After China closed the door, companies in the Kansas City area were able to leverage their access to recyclables without so much trash, says Tom Coffman, a representative for WCA Waste, which serves parts of the Kansas City area and owns several landfills in Missouri and Kansas. “We’re fortunate here because WCA, and I think other haulers and processors too … they’re good at sorting,” Coffman says, “and they have good relationships with companies, so you can always move the material.”

Coffman says 70% of the recyclables his company currently sells goes to domestic buyers, who are also demanding cleaner product. Still, he says, nearly a quarter of what comes in from customers is trash. That dilemma has led many waste companies to either think of recycling as a “loss leader” or to stop doing it at all.

“At one time you could collect the material and you could process the material and you could market the material, and you could make a little bit of money. That’s not so much the case now,” Coffman says. “Public education on what’s available and what’s acceptable is going to just be a constant, ongoing thing if these programs are going to survive.”

Matt Riggs of the Mid-America Regional Council’s Solid Waste Management District, agrees. “The average (person) out there, you know, can’t go over and do an international trade war with China, but what they can do is recycle better.”

Public education is critical to the success of recycling programs, says Syed Hassan, a professor emeritus at the University of Missouri-Kansas City who taught courses and authored a book on waste management. “This process of educating the public and putting all the magnets on the fridge and all that has been going on for 20, 25 years,” he says, “but still it has not sunk in.”

In another effort to help, the Mid-America Regional Council has created an educational flier and website to let people in the metro know what can and can’t be recycled and where.
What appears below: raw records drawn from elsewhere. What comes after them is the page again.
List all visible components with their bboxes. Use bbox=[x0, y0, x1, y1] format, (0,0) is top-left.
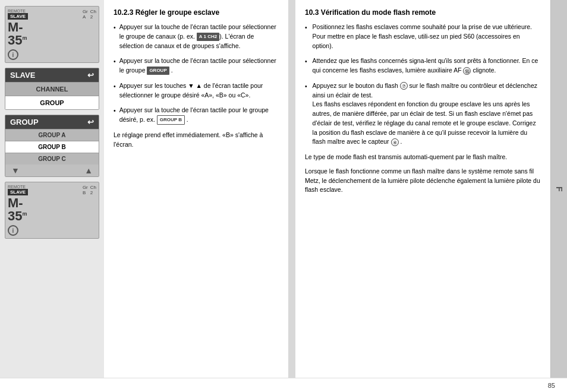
group-title: GROUP bbox=[10, 118, 39, 127]
screen1-zoom: M- 35m bbox=[8, 21, 96, 47]
bullet-4: • bbox=[114, 106, 116, 116]
instruction-1-text: Appuyer sur la touche de l'écran tactile… bbox=[119, 23, 279, 50]
group-menu-a[interactable]: GROUP A bbox=[5, 129, 99, 141]
right-bullet-3-dot: • bbox=[305, 82, 309, 91]
instruction-3-text: Appuyer sur les touches ▼ ▲ de l'écran t… bbox=[119, 81, 279, 100]
circle-4: ④ bbox=[391, 138, 399, 146]
page-number: 85 bbox=[548, 382, 555, 389]
left-panel: REMOTE SLAVE Gr A Ch 2 M- 35m bbox=[0, 0, 104, 378]
right-bullet-2-text: Attendez que les flashs concernés signa-… bbox=[313, 56, 541, 75]
right-para-1: Le type de mode flash est transmis autom… bbox=[305, 153, 541, 162]
screen2-gr-ch: Gr B Ch 2 bbox=[83, 185, 96, 195]
screen2-gr-label: Gr bbox=[83, 185, 88, 190]
screen1-remote-label: REMOTE bbox=[8, 9, 28, 13]
slave-header: SLAVE ↩ bbox=[5, 68, 99, 82]
middle-note: Le réglage prend effet immédiatement. «B… bbox=[114, 131, 279, 150]
screen1-info-btn[interactable]: i bbox=[8, 49, 18, 60]
badge-group: GROUP bbox=[147, 67, 169, 75]
screen1: REMOTE SLAVE Gr A Ch 2 M- 35m bbox=[5, 6, 99, 63]
screen2: REMOTE SLAVE Gr B Ch 2 M- 35m bbox=[5, 182, 99, 239]
page-footer: 85 bbox=[0, 378, 567, 392]
screen2-info-btn[interactable]: i bbox=[8, 225, 18, 236]
right-bullet-3-text: Appuyez sur le bouton du flash ⑦ sur le … bbox=[313, 81, 541, 147]
group-header: GROUP ↩ bbox=[5, 115, 99, 129]
instruction-4: • Appuyer sur la touche de l'écran tacti… bbox=[114, 106, 279, 125]
screen1-zoom-value: 35 bbox=[8, 33, 22, 48]
screen2-zoom-unit: m bbox=[22, 211, 27, 217]
right-para-2: Lorsque le flash fonctionne comme un fla… bbox=[305, 167, 541, 195]
middle-panel: 10.2.3 Régler le groupe esclave • Appuye… bbox=[104, 0, 288, 378]
circle-14: ⑭ bbox=[463, 67, 471, 75]
slave-menu-group[interactable]: GROUP bbox=[5, 96, 99, 109]
right-bullet-3: • Appuyez sur le bouton du flash ⑦ sur l… bbox=[305, 81, 541, 147]
screen1-slave-label: SLAVE bbox=[8, 13, 28, 20]
screen2-zoom: M- 35m bbox=[8, 197, 96, 223]
group-back-icon[interactable]: ↩ bbox=[87, 118, 94, 127]
slave-screen: SLAVE ↩ CHANNEL GROUP bbox=[5, 68, 99, 110]
instruction-2-text: Appuyer sur la touche de l'écran tactile… bbox=[119, 56, 279, 75]
middle-note-text: Le réglage prend effet immédiatement. «B… bbox=[114, 131, 279, 150]
slave-menu-channel[interactable]: CHANNEL bbox=[5, 82, 99, 96]
instruction-4-text: Appuyer sur la touche de l'écran tactile… bbox=[119, 106, 279, 125]
instruction-1: • Appuyer sur la touche de l'écran tacti… bbox=[114, 23, 279, 50]
instruction-3: • Appuyer sur les touches ▼ ▲ de l'écran… bbox=[114, 81, 279, 100]
bullet-2: • bbox=[114, 57, 116, 67]
group-menu-b[interactable]: GROUP B bbox=[5, 141, 99, 153]
f-tab-label: F bbox=[555, 186, 564, 192]
screen1-ch-label: Ch bbox=[90, 9, 96, 14]
screen1-ch-value: 2 bbox=[90, 14, 96, 20]
bullet-3: • bbox=[114, 82, 116, 91]
screen2-remote-label: REMOTE bbox=[8, 185, 28, 189]
bullet-1: • bbox=[114, 23, 116, 33]
group-arrow-down[interactable]: ▼ bbox=[11, 166, 20, 175]
screen2-slave-label: SLAVE bbox=[8, 189, 28, 195]
screen1-gr-label: Gr bbox=[83, 9, 88, 14]
screen2-ch-value: 2 bbox=[90, 190, 96, 195]
screen1-zoom-unit: m bbox=[22, 35, 27, 41]
right-bullet-2-dot: • bbox=[305, 57, 309, 67]
screen2-gr-value: B bbox=[83, 190, 88, 195]
middle-section-title: 10.2.3 Régler le groupe esclave bbox=[114, 8, 279, 17]
screen2-header: REMOTE SLAVE Gr B Ch 2 bbox=[8, 185, 96, 195]
screen2-zoom-value: 35 bbox=[8, 208, 22, 223]
group-menu-c[interactable]: GROUP C bbox=[5, 153, 99, 165]
group-arrows: ▼ ▲ bbox=[5, 165, 99, 176]
slave-back-icon[interactable]: ↩ bbox=[87, 71, 94, 80]
badge-groupb: GROUP B bbox=[157, 115, 185, 125]
slave-title: SLAVE bbox=[10, 71, 35, 80]
right-section-title: 10.3 Vérification du mode flash remote bbox=[305, 8, 541, 17]
badge-a1ch2: A 1 CH2 bbox=[197, 33, 219, 41]
right-bullet-1-text: Positionnez les flashs esclaves comme so… bbox=[313, 23, 541, 50]
right-panel: 10.3 Vérification du mode flash remote •… bbox=[295, 0, 550, 378]
right-bullet-2: • Attendez que les flashs concernés sign… bbox=[305, 56, 541, 75]
screen1-gr-value: A bbox=[83, 14, 88, 20]
screen1-header: REMOTE SLAVE Gr A Ch 2 bbox=[8, 9, 96, 20]
f-tab: F bbox=[550, 0, 567, 378]
screen2-ch-label: Ch bbox=[90, 185, 96, 190]
right-bullet-1-dot: • bbox=[305, 23, 309, 33]
screen1-gr-ch: Gr A Ch 2 bbox=[83, 9, 96, 20]
instruction-2: • Appuyer sur la touche de l'écran tacti… bbox=[114, 56, 279, 75]
group-arrow-up[interactable]: ▲ bbox=[84, 166, 93, 175]
right-bullet-1: • Positionnez les flashs esclaves comme … bbox=[305, 23, 541, 50]
circle-7: ⑦ bbox=[400, 82, 408, 90]
separator bbox=[288, 0, 295, 378]
group-screen: GROUP ↩ GROUP A GROUP B GROUP C ▼ ▲ bbox=[5, 115, 99, 177]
Waste processors and municipalities could also do more to inform their customers and taxpayers, says Riggs. Without that knowledge, people’s good intentions often increase the challenge of making recycling profitable again. “It’s called ‘wishful recycling,'” says Riggs, describing what happens when someone doesn’t want to see something go into the trash. That stuff often gets put in the recycling bin with the hopes that it’ll get recycled somewhere along the way, he says, “but really all they’re doing is moving their trash over to Tom’s facility, where he has to throw it away and pay for that.”